BEGIN RECORDS FOR THE TASK

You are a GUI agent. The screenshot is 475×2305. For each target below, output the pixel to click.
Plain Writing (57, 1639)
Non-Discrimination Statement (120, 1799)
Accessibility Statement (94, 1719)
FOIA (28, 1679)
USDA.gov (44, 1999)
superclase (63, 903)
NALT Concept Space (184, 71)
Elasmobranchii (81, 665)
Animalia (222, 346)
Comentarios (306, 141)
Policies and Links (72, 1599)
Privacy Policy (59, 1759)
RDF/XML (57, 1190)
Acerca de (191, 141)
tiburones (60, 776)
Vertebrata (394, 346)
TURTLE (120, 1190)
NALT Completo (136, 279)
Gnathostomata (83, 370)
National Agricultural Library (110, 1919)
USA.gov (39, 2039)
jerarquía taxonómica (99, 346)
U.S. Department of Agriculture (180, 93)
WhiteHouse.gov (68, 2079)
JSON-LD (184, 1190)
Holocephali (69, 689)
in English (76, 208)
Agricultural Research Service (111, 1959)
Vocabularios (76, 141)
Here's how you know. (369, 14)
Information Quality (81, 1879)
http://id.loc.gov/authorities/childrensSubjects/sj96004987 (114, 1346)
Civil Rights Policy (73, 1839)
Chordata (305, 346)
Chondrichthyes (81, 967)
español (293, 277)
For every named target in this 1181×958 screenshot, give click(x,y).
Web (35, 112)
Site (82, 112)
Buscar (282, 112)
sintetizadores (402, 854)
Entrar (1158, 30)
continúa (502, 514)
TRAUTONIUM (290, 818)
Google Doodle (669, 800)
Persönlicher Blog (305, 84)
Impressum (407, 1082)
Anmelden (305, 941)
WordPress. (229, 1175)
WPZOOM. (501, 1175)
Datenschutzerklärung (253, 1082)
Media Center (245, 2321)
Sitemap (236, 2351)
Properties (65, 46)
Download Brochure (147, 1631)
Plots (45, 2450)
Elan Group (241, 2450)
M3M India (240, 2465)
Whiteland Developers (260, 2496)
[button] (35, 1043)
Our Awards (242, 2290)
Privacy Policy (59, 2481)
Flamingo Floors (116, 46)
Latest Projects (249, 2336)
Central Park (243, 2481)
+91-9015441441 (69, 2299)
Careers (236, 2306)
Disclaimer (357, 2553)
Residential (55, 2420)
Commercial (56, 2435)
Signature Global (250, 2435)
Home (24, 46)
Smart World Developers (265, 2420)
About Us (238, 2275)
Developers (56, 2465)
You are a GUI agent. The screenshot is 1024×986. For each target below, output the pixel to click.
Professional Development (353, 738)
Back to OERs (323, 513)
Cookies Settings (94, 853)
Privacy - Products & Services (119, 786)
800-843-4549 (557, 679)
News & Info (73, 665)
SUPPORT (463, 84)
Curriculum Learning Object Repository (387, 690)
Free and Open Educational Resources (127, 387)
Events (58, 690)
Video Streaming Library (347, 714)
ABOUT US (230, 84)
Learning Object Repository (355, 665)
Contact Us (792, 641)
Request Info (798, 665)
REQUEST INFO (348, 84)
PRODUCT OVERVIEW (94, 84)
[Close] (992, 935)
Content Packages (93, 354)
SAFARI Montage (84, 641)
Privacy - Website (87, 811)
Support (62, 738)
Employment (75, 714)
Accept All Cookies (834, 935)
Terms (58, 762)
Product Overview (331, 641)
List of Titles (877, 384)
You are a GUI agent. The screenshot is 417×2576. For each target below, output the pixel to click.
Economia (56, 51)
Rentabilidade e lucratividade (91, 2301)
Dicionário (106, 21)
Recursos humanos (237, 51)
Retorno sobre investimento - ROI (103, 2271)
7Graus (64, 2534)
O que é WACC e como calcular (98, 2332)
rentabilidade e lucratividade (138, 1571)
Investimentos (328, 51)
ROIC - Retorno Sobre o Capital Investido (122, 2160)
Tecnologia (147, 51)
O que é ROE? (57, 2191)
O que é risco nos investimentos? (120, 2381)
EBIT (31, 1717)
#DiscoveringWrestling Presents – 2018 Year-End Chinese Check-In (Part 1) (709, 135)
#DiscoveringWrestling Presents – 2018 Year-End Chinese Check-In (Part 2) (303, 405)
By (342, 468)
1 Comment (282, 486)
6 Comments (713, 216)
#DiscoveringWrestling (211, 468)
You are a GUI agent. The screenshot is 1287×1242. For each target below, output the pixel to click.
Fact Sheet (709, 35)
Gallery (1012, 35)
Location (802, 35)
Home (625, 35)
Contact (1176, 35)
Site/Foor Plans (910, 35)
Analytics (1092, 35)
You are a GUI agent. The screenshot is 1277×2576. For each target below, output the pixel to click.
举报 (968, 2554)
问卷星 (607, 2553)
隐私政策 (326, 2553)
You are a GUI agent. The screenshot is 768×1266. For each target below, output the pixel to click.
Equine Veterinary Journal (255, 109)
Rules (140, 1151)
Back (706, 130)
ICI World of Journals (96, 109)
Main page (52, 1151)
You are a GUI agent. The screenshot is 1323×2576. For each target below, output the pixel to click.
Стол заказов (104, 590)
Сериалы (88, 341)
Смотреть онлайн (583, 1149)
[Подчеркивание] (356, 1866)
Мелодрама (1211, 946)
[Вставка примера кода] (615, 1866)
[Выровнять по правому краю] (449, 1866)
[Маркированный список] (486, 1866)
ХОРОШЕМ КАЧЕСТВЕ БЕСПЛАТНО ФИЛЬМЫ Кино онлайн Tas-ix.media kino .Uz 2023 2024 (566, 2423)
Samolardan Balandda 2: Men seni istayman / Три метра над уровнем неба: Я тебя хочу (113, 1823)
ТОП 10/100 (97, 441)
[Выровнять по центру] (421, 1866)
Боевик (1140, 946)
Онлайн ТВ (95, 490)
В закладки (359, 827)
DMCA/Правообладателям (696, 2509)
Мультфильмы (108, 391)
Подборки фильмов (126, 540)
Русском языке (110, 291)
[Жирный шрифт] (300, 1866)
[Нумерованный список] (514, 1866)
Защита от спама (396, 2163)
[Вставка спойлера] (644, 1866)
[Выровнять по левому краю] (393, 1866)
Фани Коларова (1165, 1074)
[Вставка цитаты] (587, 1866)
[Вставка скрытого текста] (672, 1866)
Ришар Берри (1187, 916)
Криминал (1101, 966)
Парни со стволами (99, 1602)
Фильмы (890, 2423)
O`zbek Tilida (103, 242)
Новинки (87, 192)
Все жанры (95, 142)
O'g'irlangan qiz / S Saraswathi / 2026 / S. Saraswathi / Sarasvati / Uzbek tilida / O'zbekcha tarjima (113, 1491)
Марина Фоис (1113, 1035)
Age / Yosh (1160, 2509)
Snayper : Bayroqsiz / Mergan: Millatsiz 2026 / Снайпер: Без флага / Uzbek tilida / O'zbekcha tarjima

END RECORDS FOR THE TASK

* **TASK STATEMENT**:
When a line among the entries contains "Вставка", pull that line out.

* **SOLUTION**:
[Вставка примера кода] (615, 1866)
[Вставка спойлера] (644, 1866)
[Вставка цитаты] (587, 1866)
[Вставка скрытого текста] (672, 1866)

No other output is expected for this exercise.